4. Fig S3 suggests extremely low expression of Synaptopodin-2 in mouse heart compared to other muscle tissue, while in the human heart gets three crosses for most isoforms. Can the authors speculate why that is the case?
5. Label in Fig S3 should be Synpo2 to indicate murine.
6. In the discussion correlate PDZ-containing Synaptopodin-2 expression levels with Synemin expression levels for different tissues?
7. Line 600: Also the data from Table 3 suggests this - refer to it!
8. Line 679: “Authors should discuss the results….” - this seems to be superfluous and needs deleting.

Author Response

This manuscript investigates the existence of several alternative splicing variants from the SYNPO2 gene and the expression of Synaptopodin-2 isoforms in - mainly- different types of muscle tissue. In addition, the authors demonstrate an interaction between Synaptopodin-2 variants that contain a PDZ domain at the N-terminus with synemin, an intermediate filament protein and show that Synaptopodin-2 is also a component of nemaline bodies in skeletal muscle myopathies.

 

This is a solid piece of work and the data, while mainly descriptive, are of high quality. It paves the way for future functional studies that will investigate the exact role of the individual isoforms more closely by knockdown experiments. I have just a few comments that should help to clarify some aspects.

 

We thank Reviewer 1 for the very positive comments.

 

1. Throughout the manuscript they refer to “skeletal muscle”. Obviously there are fast and slow twitch types of skeletal muscle, which may be different in Synaptopodin-2 isoform expression. This is partially supported by the data in Fig S3 from mouse, where most of mainly fast twitch (GN, QUAD, TA) have higher levels of Synpo2e than the slow twitch (DIA, SOL) with the exception of EDL. Access to different types of human skeletal muscle is obviously limited, so I do not expect them to test that, but it should be stated in the legend, which muscle type was studied (looks like GN for the PC & Westerns?) to give an indication of expected fiber type dominance and the issue should also be discussed in the text.

 

We have now included information about the muscles the human biopsies were taken from (lines 105&106). Furthermore, we now cite two papers (Murgia et al., Skelet Muscle. 2021;11(1):24 and Eggers et al., Proteomes. 2021;9(2):28.), describing that there is no significant difference of SYNPO2 expression in different fiber types in mice and humans, respectively. (lines 537-541).

 

1. In the description of Figure 2 it is important to stress that Synaptopodin-2 seems to be completely absent from the intercalated disc.

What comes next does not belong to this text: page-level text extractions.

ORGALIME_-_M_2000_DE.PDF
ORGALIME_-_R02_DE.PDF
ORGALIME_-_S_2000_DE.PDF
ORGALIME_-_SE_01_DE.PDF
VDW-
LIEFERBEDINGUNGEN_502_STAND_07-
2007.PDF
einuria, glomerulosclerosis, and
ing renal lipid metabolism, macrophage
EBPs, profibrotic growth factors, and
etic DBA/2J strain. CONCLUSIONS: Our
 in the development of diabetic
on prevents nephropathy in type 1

We thank the reviewer for this comment and added the sentence "Notably, SYNPO2 is absent from intercalated discs, where its binding partner filamin C is localized.." to the manuscript (lines 389&390).

 

1. Panels C and D appear to be swapped in Figure 2.

Thank you for pointing out this mistake. We have corrected Figure 2 accordingly.

 

1. Fig S3 suggests extremely low expression of Synaptopodin-2 in mouse heart compared to other muscle tissue, while in the human heart gets three crosses for most isoforms. Can the authors speculate why that is the case?

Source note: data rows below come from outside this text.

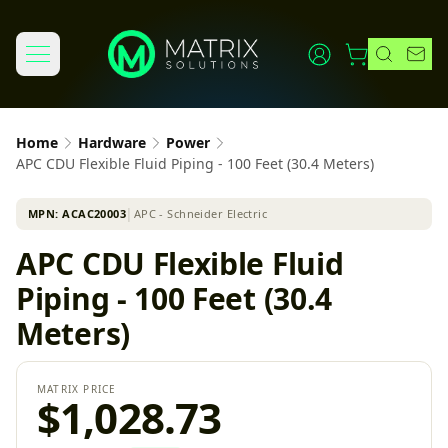
Home
Hardware
Power
APC CDU Flexible Fluid Piping - 100 Feet (30.4 Meters)
MPN:
ACAC20003
│
APC - Schneider Electric
APC CDU Flexible Fluid
Piping - 100 Feet (30.4
Meters)
MATRIX PRICE
$1,028.73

We have adapted the number of crosses for the human heart that gets two crosses now. This is in agreement with the expression level mentioned by the Human Protein Atlas: moderate for heart and high for skeletal and smooth muscle.

 

1. Label in Fig S3 should be Synpo2 to indicate murine.

This would be correct in case of gene names (e.g. Igf1 for mouse and IGF1 for human). However, according to the Protein Nomenclature Guidelines the correct proteins designations for mice and human are the "same as the gene symbol, but not italicized and all upper case (e.g.: IGF1)".

 

1. In the discussion correlate PDZ-containing Synaptopodin-2 expression levels with Synemin expression levels for different tissues?

Figure S1 indicates rather low expression levels of SYNPO2 variants containing the exons encoding the PDZ domain in skeletal and smooth muscles. In the heart the relative amount of PDZ-containing SYNPO2 isoforms is somewhat higher. This does not correlate to the apparent expression levels of synemin: synemin expression is highest in skeletal muscle, although no PDZ-containing SYNPO is expressed. Therefore, we think that without true quantitative data it is very hard to discuss this topic in depth. This is beyond the scope of this work and we therefore prefer to refrain from it.

 

 

1. Line 600: Also the data from Table 3 suggests this - refer to it!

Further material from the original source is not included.